Activity: Lines of the data that contain the word "muted" are the ones to copy.

Data to use:
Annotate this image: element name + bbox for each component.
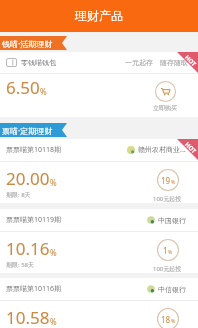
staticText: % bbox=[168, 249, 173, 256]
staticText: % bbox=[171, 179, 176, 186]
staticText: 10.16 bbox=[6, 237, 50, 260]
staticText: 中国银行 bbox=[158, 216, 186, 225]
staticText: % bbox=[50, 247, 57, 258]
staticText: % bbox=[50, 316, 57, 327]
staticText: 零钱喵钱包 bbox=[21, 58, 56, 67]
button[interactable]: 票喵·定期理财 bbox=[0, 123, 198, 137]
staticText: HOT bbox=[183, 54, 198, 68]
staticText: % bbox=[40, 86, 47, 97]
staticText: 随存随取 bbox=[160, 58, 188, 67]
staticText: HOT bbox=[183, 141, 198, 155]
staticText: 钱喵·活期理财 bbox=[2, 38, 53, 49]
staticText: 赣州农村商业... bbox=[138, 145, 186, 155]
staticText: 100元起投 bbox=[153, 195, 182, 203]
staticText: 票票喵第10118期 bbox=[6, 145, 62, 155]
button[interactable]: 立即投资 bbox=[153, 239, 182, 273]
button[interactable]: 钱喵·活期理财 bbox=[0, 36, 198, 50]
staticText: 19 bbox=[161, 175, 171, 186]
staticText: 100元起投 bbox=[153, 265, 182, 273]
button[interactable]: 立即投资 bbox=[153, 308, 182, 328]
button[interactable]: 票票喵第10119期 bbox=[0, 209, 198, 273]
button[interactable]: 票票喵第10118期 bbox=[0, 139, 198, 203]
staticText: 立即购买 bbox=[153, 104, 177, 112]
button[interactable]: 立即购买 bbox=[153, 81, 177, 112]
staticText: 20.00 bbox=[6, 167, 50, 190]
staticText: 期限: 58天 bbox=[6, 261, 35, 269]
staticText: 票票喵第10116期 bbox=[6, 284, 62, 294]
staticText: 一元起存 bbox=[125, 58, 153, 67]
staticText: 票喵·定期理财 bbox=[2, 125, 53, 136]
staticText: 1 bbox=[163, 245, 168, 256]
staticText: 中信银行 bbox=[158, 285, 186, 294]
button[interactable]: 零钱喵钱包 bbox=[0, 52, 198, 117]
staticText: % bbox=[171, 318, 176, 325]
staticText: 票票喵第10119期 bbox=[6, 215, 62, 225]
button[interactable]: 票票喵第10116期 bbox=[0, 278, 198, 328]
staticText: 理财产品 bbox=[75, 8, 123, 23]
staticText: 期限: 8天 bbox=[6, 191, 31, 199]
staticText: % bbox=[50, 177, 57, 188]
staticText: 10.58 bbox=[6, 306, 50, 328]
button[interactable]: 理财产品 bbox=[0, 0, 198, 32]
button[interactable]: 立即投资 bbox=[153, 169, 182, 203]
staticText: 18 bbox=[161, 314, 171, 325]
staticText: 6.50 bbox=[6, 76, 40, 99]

---

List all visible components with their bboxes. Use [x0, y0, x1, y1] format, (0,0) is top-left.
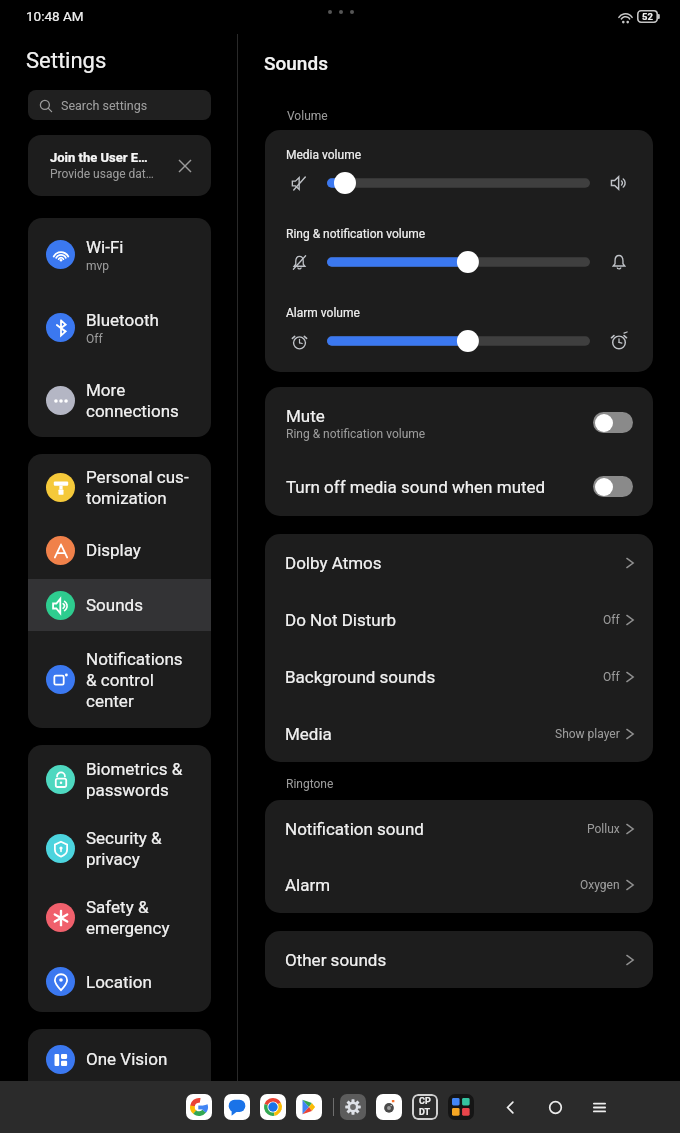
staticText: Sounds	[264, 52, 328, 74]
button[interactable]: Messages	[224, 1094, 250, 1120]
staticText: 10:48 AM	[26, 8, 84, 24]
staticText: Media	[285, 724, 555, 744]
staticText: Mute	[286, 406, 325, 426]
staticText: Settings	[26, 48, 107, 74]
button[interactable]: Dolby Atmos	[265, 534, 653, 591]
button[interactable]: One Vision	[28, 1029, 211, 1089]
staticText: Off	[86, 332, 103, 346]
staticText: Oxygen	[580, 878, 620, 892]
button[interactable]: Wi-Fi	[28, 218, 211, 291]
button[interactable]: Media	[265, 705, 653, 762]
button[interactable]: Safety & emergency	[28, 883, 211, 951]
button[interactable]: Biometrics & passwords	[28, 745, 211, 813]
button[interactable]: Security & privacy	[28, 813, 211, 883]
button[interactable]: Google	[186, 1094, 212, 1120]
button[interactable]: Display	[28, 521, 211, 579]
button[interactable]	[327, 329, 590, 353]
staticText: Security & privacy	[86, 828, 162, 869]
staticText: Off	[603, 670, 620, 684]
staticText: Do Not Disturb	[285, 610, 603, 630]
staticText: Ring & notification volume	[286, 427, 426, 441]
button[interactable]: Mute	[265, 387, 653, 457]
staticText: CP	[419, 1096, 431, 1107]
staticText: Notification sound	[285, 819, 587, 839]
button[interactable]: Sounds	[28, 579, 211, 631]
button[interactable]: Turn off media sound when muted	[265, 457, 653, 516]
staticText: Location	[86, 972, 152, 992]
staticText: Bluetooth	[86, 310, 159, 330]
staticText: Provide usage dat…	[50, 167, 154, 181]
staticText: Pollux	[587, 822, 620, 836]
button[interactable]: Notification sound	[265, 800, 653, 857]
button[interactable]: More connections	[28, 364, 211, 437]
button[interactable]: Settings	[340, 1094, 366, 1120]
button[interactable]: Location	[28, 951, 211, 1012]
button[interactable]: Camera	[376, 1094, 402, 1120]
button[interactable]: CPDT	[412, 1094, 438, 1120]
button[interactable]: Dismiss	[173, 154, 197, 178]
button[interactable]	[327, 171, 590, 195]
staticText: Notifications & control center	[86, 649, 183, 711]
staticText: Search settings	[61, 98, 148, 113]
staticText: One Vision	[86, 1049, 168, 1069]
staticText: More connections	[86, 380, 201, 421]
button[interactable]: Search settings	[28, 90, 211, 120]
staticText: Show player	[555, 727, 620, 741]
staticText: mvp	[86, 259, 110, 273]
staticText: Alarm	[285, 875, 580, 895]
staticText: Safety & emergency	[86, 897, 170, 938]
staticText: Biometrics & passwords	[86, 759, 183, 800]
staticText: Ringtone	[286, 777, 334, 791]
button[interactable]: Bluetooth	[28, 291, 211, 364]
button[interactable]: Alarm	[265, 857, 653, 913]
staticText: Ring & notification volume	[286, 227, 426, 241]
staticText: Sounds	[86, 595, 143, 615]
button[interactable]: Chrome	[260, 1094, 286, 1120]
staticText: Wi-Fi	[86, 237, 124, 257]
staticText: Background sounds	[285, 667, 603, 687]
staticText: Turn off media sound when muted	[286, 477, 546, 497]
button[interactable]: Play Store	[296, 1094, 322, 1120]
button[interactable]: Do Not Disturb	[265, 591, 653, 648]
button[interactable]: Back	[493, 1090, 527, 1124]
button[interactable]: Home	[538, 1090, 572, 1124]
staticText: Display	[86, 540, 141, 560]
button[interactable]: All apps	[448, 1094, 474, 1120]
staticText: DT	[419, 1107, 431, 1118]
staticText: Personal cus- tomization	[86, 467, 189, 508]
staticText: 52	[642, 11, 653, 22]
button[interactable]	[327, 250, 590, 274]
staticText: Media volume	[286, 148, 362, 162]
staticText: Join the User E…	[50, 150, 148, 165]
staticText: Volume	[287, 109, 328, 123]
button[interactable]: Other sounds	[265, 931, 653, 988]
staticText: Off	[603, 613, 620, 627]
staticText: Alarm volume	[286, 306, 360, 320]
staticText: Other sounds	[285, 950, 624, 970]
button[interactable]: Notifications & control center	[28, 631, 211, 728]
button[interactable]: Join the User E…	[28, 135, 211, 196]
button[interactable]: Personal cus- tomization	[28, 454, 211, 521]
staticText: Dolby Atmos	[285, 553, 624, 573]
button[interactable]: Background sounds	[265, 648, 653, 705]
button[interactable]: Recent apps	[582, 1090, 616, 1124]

Exercise solution:
button[interactable]: Turn off media sound when muted	[265, 457, 653, 516]
staticText: Turn off media sound when muted	[286, 477, 546, 497]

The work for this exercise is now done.